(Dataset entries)
=== Section Start ===

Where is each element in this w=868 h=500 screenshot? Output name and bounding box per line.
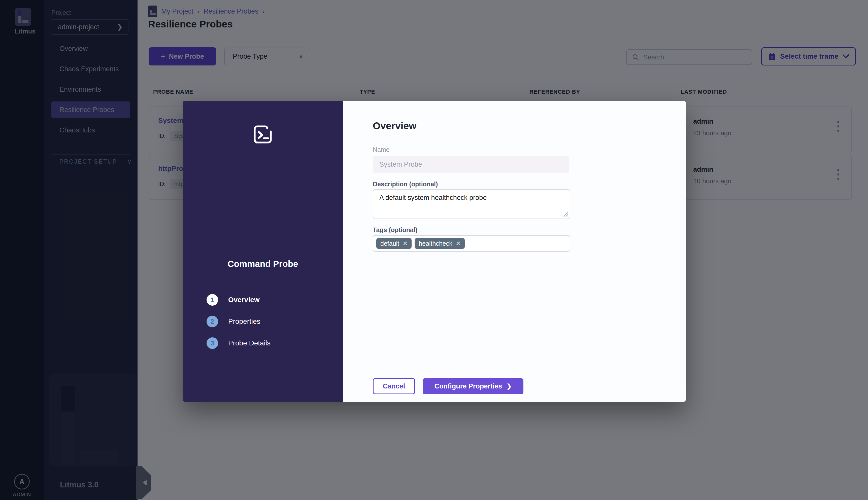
wizard-panel: Command Probe 1 Overview 2 Properties 3 … <box>183 101 343 402</box>
wizard-steps: 1 Overview 2 Properties 3 Probe Details <box>206 294 271 359</box>
wizard-step-probe-details[interactable]: 3 Probe Details <box>206 337 271 349</box>
cancel-button[interactable]: Cancel <box>373 378 415 394</box>
remove-tag-icon[interactable]: ✕ <box>456 240 461 247</box>
step-label: Properties <box>228 317 260 326</box>
tag-chip: default ✕ <box>376 238 412 249</box>
name-field-value: System Probe <box>379 161 422 168</box>
configure-properties-label: Configure Properties <box>435 383 502 390</box>
description-label: Description (optional) <box>373 181 438 188</box>
tag-chip: healthcheck ✕ <box>415 238 465 249</box>
step-number: 3 <box>206 337 218 349</box>
name-field: System Probe <box>373 156 569 173</box>
tags-input[interactable]: default ✕ healthcheck ✕ <box>373 235 570 252</box>
wizard-step-overview[interactable]: 1 Overview <box>206 294 271 306</box>
tags-label: Tags (optional) <box>373 226 417 234</box>
step-label: Probe Details <box>228 339 271 347</box>
tag-chip-label: default <box>380 240 399 247</box>
overview-heading: Overview <box>373 120 416 132</box>
terminal-icon <box>251 122 275 147</box>
configure-properties-button[interactable]: Configure Properties ❯ <box>423 378 523 394</box>
wizard-step-properties[interactable]: 2 Properties <box>206 316 271 327</box>
wizard-title: Command Probe <box>183 259 343 269</box>
remove-tag-icon[interactable]: ✕ <box>403 240 408 247</box>
description-textarea[interactable]: A default system healthcheck probe <box>373 189 570 219</box>
step-number: 2 <box>206 316 218 327</box>
tag-chip-label: healthcheck <box>419 240 452 247</box>
step-label: Overview <box>228 296 260 304</box>
name-label: Name <box>373 146 390 153</box>
chevron-right-icon: ❯ <box>507 383 511 390</box>
probe-wizard-modal: Command Probe 1 Overview 2 Properties 3 … <box>183 101 686 402</box>
wizard-body: Overview Name System Probe Description (… <box>343 101 686 402</box>
step-number: 1 <box>206 294 218 306</box>
app-screen: Litmus A ADMIN Project admin-project ❯ O… <box>0 0 868 500</box>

=== Section End ===

REQUIRED WORK:
What is needed is every line of the records that contains the word "Details".

ANSWER FOR THIS EXERCISE:
wizard-steps: 1 Overview 2 Properties 3 Probe Details <box>206 294 271 359</box>
wizard-step-probe-details[interactable]: 3 Probe Details <box>206 337 271 349</box>
step-label: Probe Details <box>228 339 271 347</box>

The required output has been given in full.